With this disaster the iron nerve of the inventor was for the first time broken. It followed so fast upon what appeared to be a complete triumph that the shock was peculiarly hard to bear. It is said that he broke down and wept, and that but for the loving courage and earnest entreaties of his wife and daughter he would then have abandoned the hope and ambition of his life. But after all it was but that darkest hour which comes just before the dawn. The demolition of "No. IV." had been no accident which reflected at all upon the plan or construction of the craft—unless the great bulk of the ship be considered a fundamental defect. What it did demonstrate was that the Zeppelin, like the one-thousand-foot ocean liner, must have adequate harbour and docking facilities wherever it is to land. The one cannot safely drop down in any convenient meadow, any more than the other can put into any little fishing port. Germany has learned this lesson well enough and since the opening of the Great War her territory is plentifully provided with Zeppelin shelters at all strategic points.

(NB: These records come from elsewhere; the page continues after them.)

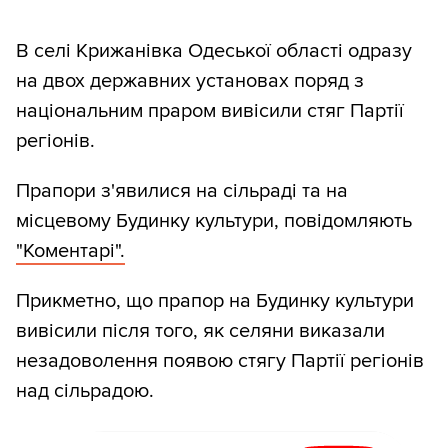
В селі Крижанівка Одеської області одразу
на двох державних установах поряд з
національним праром вивісили стяг Партії
регіонів.
Прапори з'явилися на сільраді та на
місцевому Будинку культури, повідомляють
"Коментарі".
Прикметно, що прапор на Будинку культури
вивісили після того, як селяни виказали
незадоволення появою стягу Партії регіонів
над сільрадою.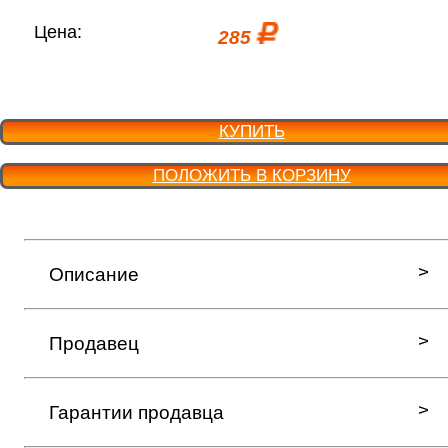
Цена:
285
КУПИТЬ
ПОЛОЖИТЬ В КОРЗИНУ
Описание
Продавец
Гарантии продавца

Photo by Paul Thompson. The Death of a Zeppelin. |
Fortunately for the Count the German people judged his latest reverse more justly than he did. They saw the completeness of the triumph which had preceded the disaster and recognized that the latter was one easily guarded against in future. Enthusiasm ran high all over the land. Begging was no longer necessary. The Emperor, who had heretofore expressed rather guarded approval of the enterprise, now flung himself into it with that enthusiasm for which he is notable. He bestowed upon the Count the Order of the Black Eagle, embraced him in public three times, and called aloud that all might hear, "Long life to his Excellency, Count Zeppelin, the Conqueror of the Air." He never wearied of assuring his hearers that the Count was the "greatest German of the century." With such august patronage the Count became the rage. Next to the Kaiser's the face best known to the people of Germany, through pictures and statues, was that of the inventor of the Zeppelin. The pleasing practice of showing affection for a public man by driving nails into his wooden effigy had not then been invented by the poetic Teutons, else von Zeppelin would have outdone von Hindenburg in weight of metal.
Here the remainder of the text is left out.